Frequently Asked Questions
- How accurate is deep learning for PPG heart rate estimation compared to traditional methods?
- Deep learning methods consistently outperform traditional signal processing approaches on benchmark datasets. On the IEEE Signal Processing Cup 2015 dataset, state-of-the-art deep learning models achieve heart rate MAE of 1.5-3.0 BPM, compared to 2.2-4.5 BPM for traditional spectral tracking methods like TROIKA and JOSS, and 6-12 BPM for simple spectral peak picking. The advantage is most pronounced during intense physical activity where motion artifacts are severe. However, deep learning models require substantial training data and computational resources, and their performance depends heavily on the diversity of the training set.
- Can deep learning PPG models run on wearable devices in real time?
- Yes, but with significant architectural constraints. Full-sized models like DeepPPG (millions of parameters) require desktop-class GPUs. However, optimized architectures designed for edge deployment can run on wearable processors. Techniques including model pruning (removing 60-80% of parameters), quantization (INT8 or even INT4 instead of FP32), knowledge distillation (training a small student model from a large teacher), and depthwise separable convolutions can reduce model size to 50-200 KB and inference time to 5-20 ms on ARM Cortex-M7 processors.

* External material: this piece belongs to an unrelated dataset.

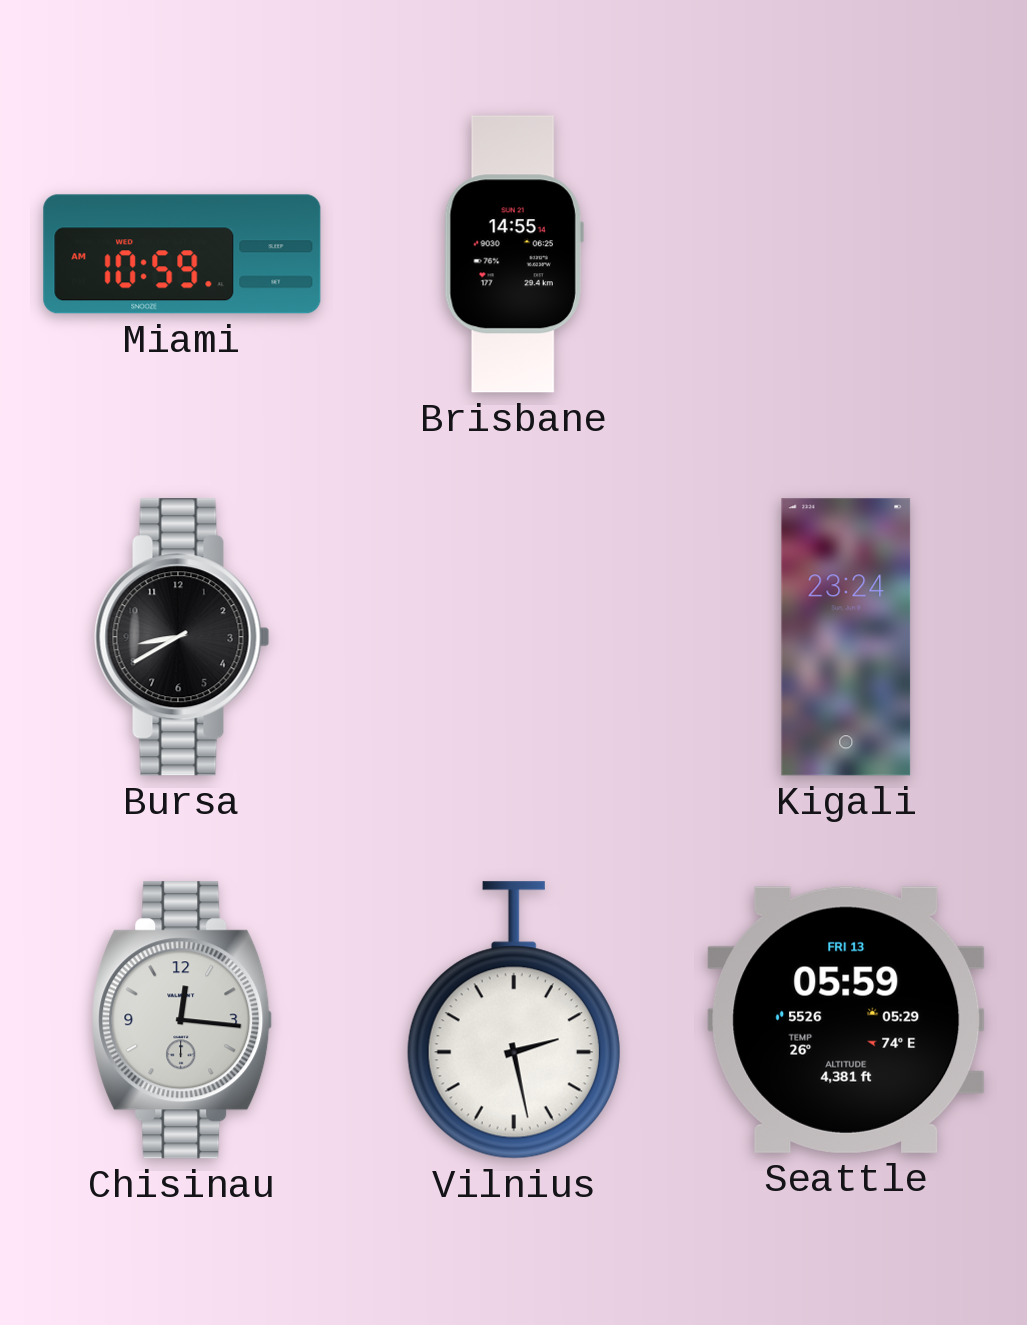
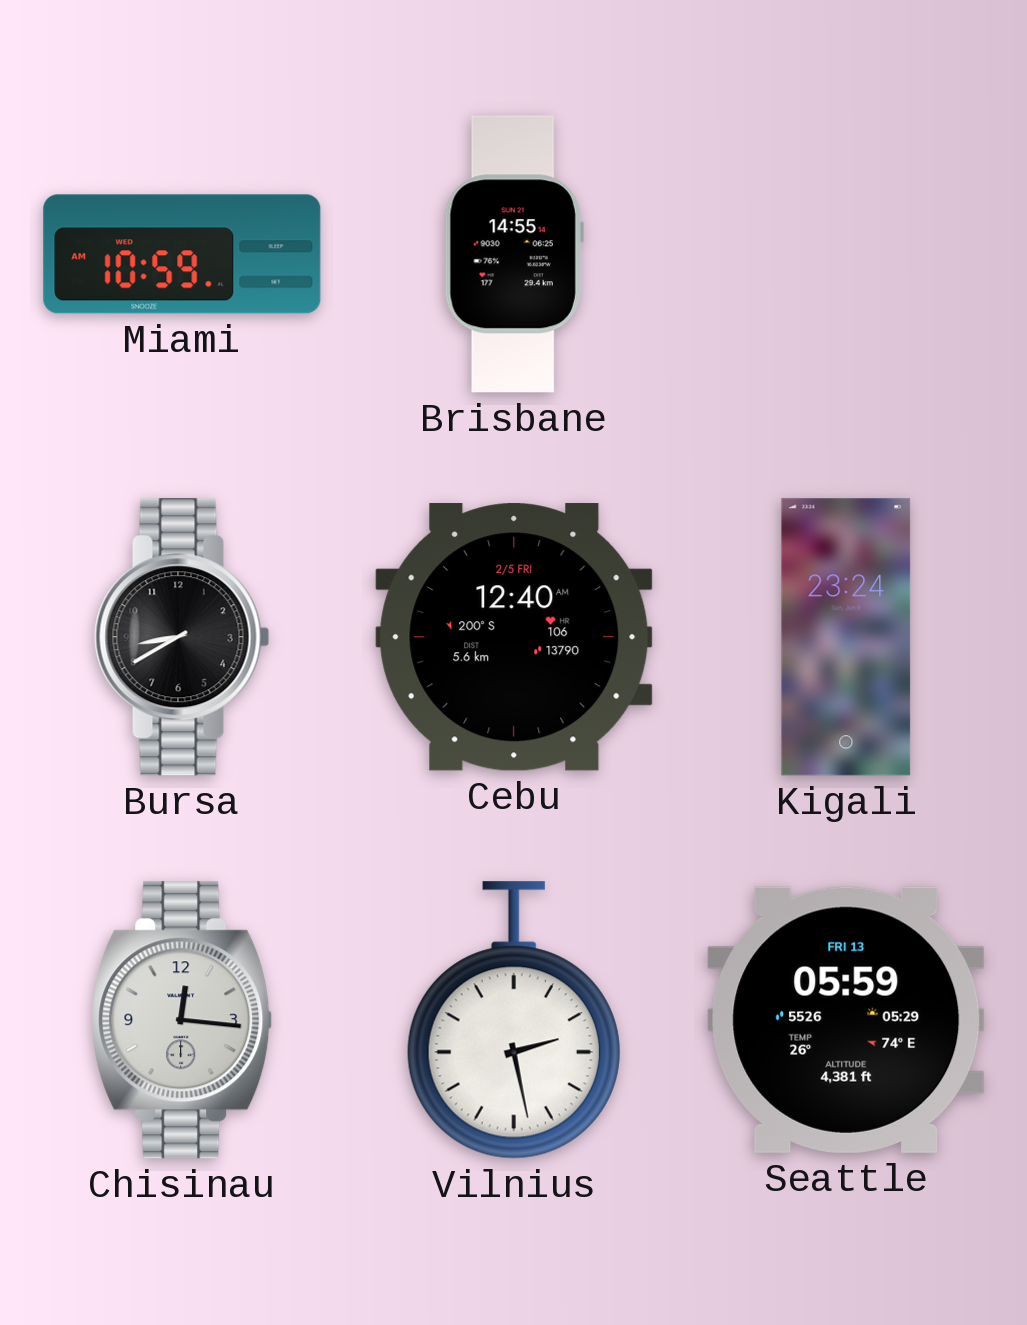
Cebu: none -> 12:40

CorNET (Burrello et al., 2021) demonstrated real-time PPG heart rate estimation on a 64 MHz microcontroller with only 35 KB of model storage.
- How much training data is needed for PPG deep learning models?

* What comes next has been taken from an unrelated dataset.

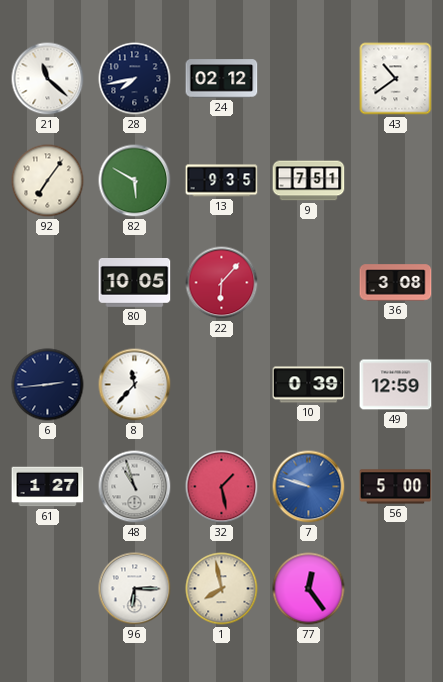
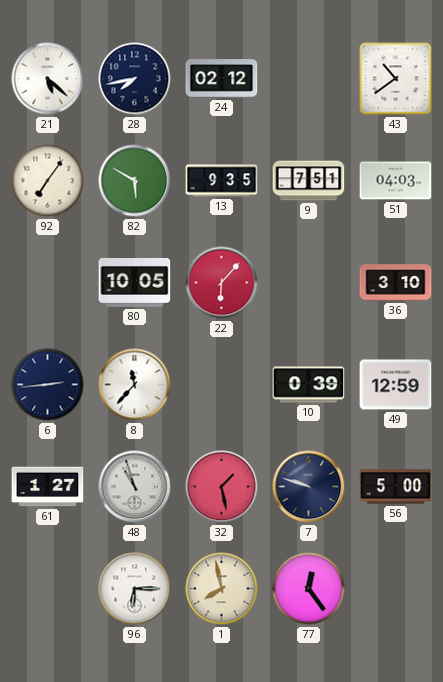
21: 11:22 -> 5:22
51: none -> 04:03
36: 3:08 -> 3:10
7 dial: blue -> navy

- The data requirements depend on model complexity and target generalization. Small 1D-CNN models with fewer than 100K parameters can achieve reasonable performance with 10-20 subjects (approximately 10-20 hours of labeled PPG data). Larger models with millions of parameters typically require 50-200 subjects across diverse demographics, skin tones, and activity types. Data augmentation techniques (time stretching, amplitude scaling, additive noise, signal mixing) can effectively expand limited datasets by 5-10x. Transfer learning from large pre-trained models can reduce the labeled data requirement by 50-70%.
- What input format works best for deep learning PPG models?
- Three main input formats are used: raw time-domain PPG segments (1D signals), time-frequency representations (spectrograms or scalograms), and multi-channel inputs combining PPG with accelerometer data. Raw time-domain input with 1D convolutions is the most computationally efficient and works well for CNN architectures. Spectrogram input with 2D convolutions provides natural time-frequency localization and works well for heart rate tracking during exercise. Multi-channel input with PPG and 3-axis accelerometer data enables end-to-end motion artifact handling and generally achieves the best accuracy, with MAE improvements of 15-30% over PPG-only models.